Later in the book, I grasped what Zola was trying to accomplish in that too long section, as he waxes poetic describing cheeses and fruits:



"There, next to the one-pound stacks of butter, a gigantic Cantal was spread on leaves of white beet, as though split by blows from an axe; then came a golden Chesire cheese, a Gruyere like a wheel fallen from some barbarian chariot, some Dutch cheese suggesting decapitated heads smeared in dried blood...a parmesan adding its aromatic tang to the thick, dull smell of the others."



And:



"The cherries, arranged in rows, were like the lips of Chinese girls drawn into a tight smile: the Montmerencies suggesting the fleshy lips of fat women; the English ones, much longer and more serious; the common black ones, which looked as if they had been bruised by kisses; the bigaroons, speckled with pink and white, which seemed to be smiling with a mixture of merriment and anger."



Like Claude the painter, Zola was painting his market with words. He clearly knew the venue as intimately as any modern day vendor, describing the subterranean caverns dense with livestock and the vats of culturing milk, the vendor rivalries and the neighborhood gossip who showed up late each day trying to get something for nothing. I know each of these characters, or at least modern day versions of them.



Zola's genius as a writer lies in his profound understanding of working people. He manages to paint them with an eye that is at once sympathetic and critical. I can't think of a more fitting subject for his talents than a bustling market with its day to day dramas. This is certainly a gloomy book, focusing on the dark side of interpersonal relationships. And yet the story unfolds amidst the heart and soul of one of the most vibrant food cultures the world has ever known. If only for that reason, I found it strangely uplifting.



Thursday, June 2, 2011

Goodbye Meadowbrook



The Meadowbrook Farmers' Market announced this week that it had cancelled its 2011 season.
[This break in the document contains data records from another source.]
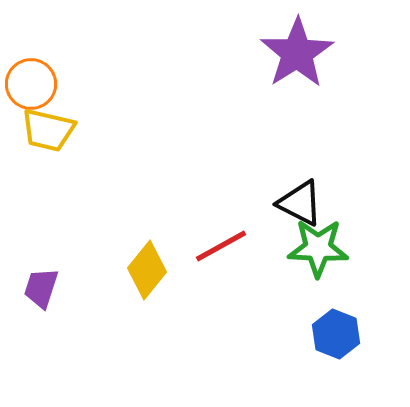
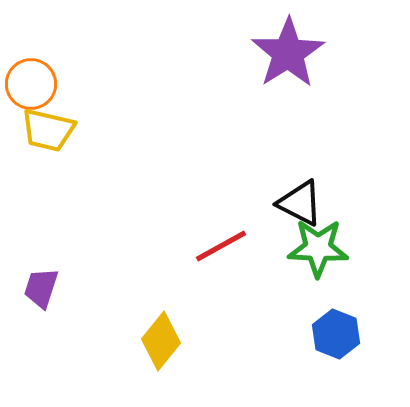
purple star: moved 9 px left
yellow diamond: moved 14 px right, 71 px down
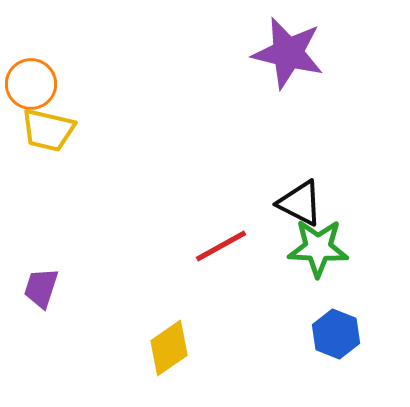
purple star: rotated 26 degrees counterclockwise
yellow diamond: moved 8 px right, 7 px down; rotated 16 degrees clockwise
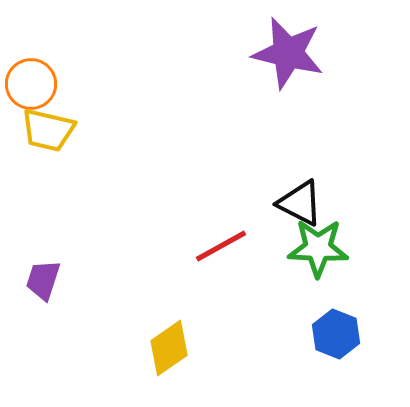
purple trapezoid: moved 2 px right, 8 px up
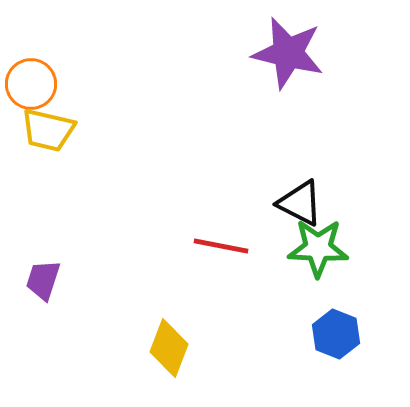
red line: rotated 40 degrees clockwise
yellow diamond: rotated 34 degrees counterclockwise
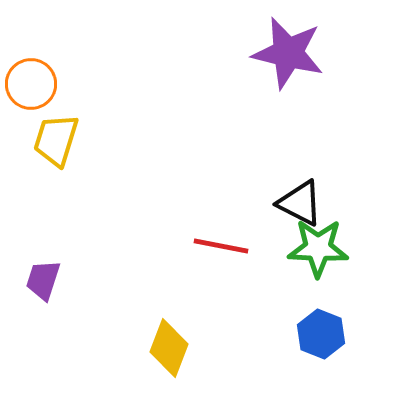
yellow trapezoid: moved 8 px right, 10 px down; rotated 94 degrees clockwise
blue hexagon: moved 15 px left
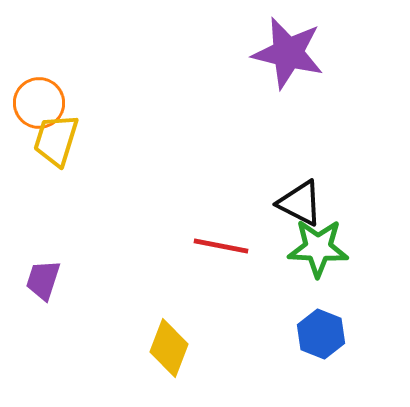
orange circle: moved 8 px right, 19 px down
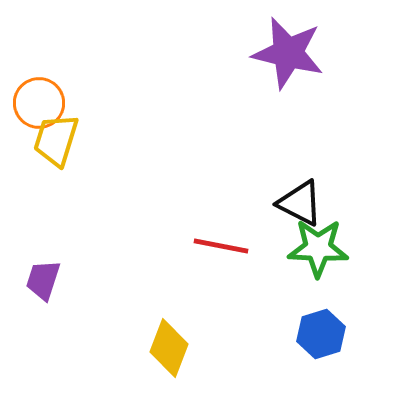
blue hexagon: rotated 21 degrees clockwise
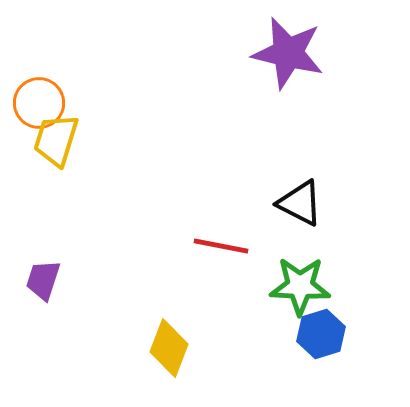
green star: moved 18 px left, 38 px down
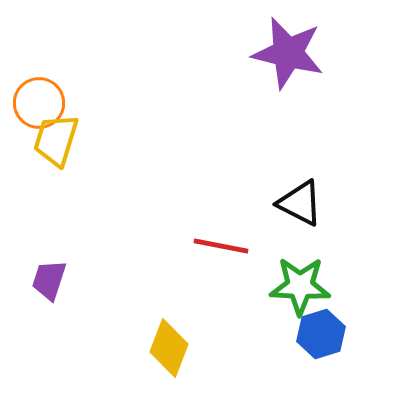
purple trapezoid: moved 6 px right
There simply weren't enough vendors to make it happen this year. I have to admit, I was one of the vendors who hadn't planned to return.


I'd always thought of the Meadowbrook Market as a beautiful experiment. The managers were enthusiastic and committed, and it was perhaps the only market in the city that had a completely secure location because it was held in the parking lot of the school that founded it. Other local markets such as Ballard and Queen Anne have to apply for street use permits year after year, while markets hosted at venues such as the University Heights Center or the Phinney Neighborhood Center also need to renegotiate the terms of their locations every year.


The Meadowbrook market grew out of a tight Waldorf School community. The very first day in 2009 was amazing; in fact, one vendor I spoke to recently said that it was the best day he'd ever had at any market. But it tanked pretty fast. I've heard folks speculate that the problem was a location off the beaten path and, in retrospect, I think it may have been the only market I've ever seen that was located on a side street rather than a main drag (except maybe the first few years of the Queen Anne Market.) In any case, I think it's possible that the school's community could have supported the market, but school season is fall, winter and spring, while market season is summer.


I'm sure that folks are going to read all kinds of assumptions and conclusions into the Meadowbrook Market's cancellation this year: they'll say it was one too many markets in the city or that the lousy economy killed it. New markets succeed and fail for many reasons, and every market and every season is unique. Personally, I hope folks will continue to start new markets, bringing new ideas and new vendors into the mix. There's still so much potential, and so many ideas we haven't even tried.